The US-led war against ISIS has been full of successes and failures since it started last fall, but political leaders, generals, military analysts and foreign affairs experts alike were taken aback by the fall of another major Iraqi city, Ramadi, last month in a stunning failure of the Iraqi army to hold its ground; instead, the army fled the city, putting up little resistance. It was a turn of events that led to widespread questioning not just about the progress of the anti-ISIS campaign, but about whether the West's strategy needs a thorough rethink. It led Michael Enright to ask Canada's Minister of National Defence, Jason Kenney, what we've gained at all in the fight against ISIS.
"What we've gained first of all is not having ISIS dominate all of Iraq," Kenney replied. "Since the international coalition began its operations against ISIS last October, through aerial strikes and ground training, ISIS's progress or gains in Iraq were largely stopped, and they've lost about 25 to 30 percent of the territory they controlled last September.
"Obviously, there have been recent setbacks in Ramadi and elsewhere, but in any military campaign, you are not going to expect one straight line to the objective. There are always going to be gains and losses, but fundamentally, we've at least contained this organization and degraded its capabilities."
Kenney said that while Canada's armed forces will still conduct air strikes and provide staff to advise and assist Kurdish peshmerga fighters, the Conservative government will not expand our role in Iraq to include ground troops. He said that if ISIS is to be defeated, it will require Iraqi ground troops to take the battle to ISIS; those Canadian air strikes are done in support of Iraq's armed forces, who are being trained by the US.
Andrew Bacevich, a retired U.S. Army colonel and Professor Emeritus of History and International Relations at Boston University, agrees that the war must be won on the ground and that the fighting on the ground must be done by forces from the region, but he doesn't see the Iraqi army as being up to the job. "I have very little faith at this point that an Iraqi is going to fight," Bacevich told Michael Enright. "When we think about creating an army, there are two elements. The first element is inculcating the skills necessary to fight. And I think the United States can do a pretty good job of conveying those skills. But the second requirement of an effective army is will - to have soldiers who are willing to fight, who are willing to die for a cause, for a country. And there, it seems to me, as people from outside the Islamic world, our ability to inculcate the will to fight is very, very limited.

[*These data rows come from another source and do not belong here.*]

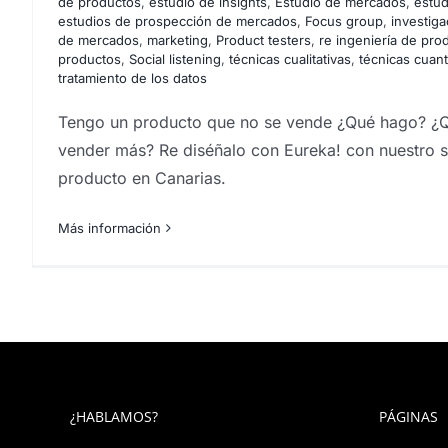
de productos
,
estudio de insights
,
Estudio de mercados
,
estu
Quiero invertir en Canari
estudios de prospección de mercados
,
Focus group
,
investiga
de mercados
,
marketing
,
Product testers
,
re ingeniería de pro
¿Dónde invert
productos
,
Social listening
,
técnicas cualitativas
,
técnicas cuant
tratamiento de los datos
Tengo un producto que no se vende ¿Qué hago? ¿
vender más? Re diséñalo con Eureka! con nuestro s
producto en Canarias.
Más información
¿HABLAMOS?
PÁGINAS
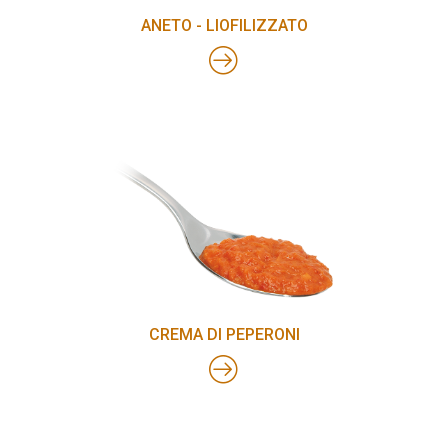
ANETO - LIOFILIZZATO
CREMA DI PEPERONI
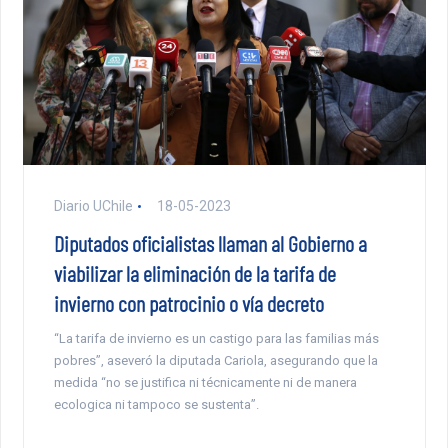
Diario UChile
18-05-2023
Diputados oficialistas llaman al Gobierno a
viabilizar la eliminación de la tarifa de
invierno con patrocinio o vía decreto
“La tarifa de invierno es un castigo para las familias más
pobres”, aseveró la diputada Cariola, asegurando que la
medida “no se justifica ni técnicamente ni de manera
ecologica ni tampoco se sustenta”.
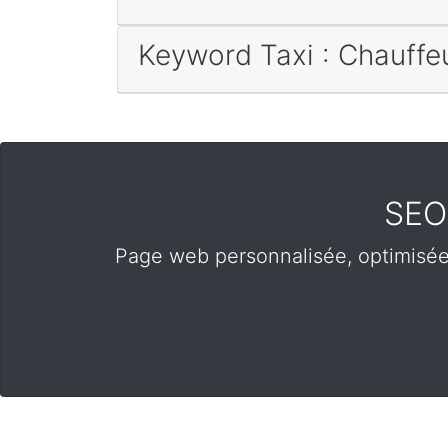
Keyword Taxi : Chauffeu
SEO 
Page web personnalisée, optimisée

"But there are other countries in the region that are as eager as we are to bring about the demise of ISIS, and whether one likes it or not, one such country is Iran. One of the unintended consequences of the US-led invasion of Iraq was to empower the Iranians. Whether we approve of their policies or not, they are once again a player in the politics of the Persian Gulf, and as a player, we have a common interest with Iran in trying to destroy ISIS."
Bacevich went on to suggest that the West's Middle Eastern entire strategy hasn't been working and that the West's military presence in the region has been entirely counterproductive. "We can defeat ISIS militarily, but it doesn't lie within the West's power to impose our vision of what life is like on the Islamic world, and if we try to impose it on them militarily, it will only increase their resistance to the West. Western military intervention exacerbates the problem rather than providing a solution."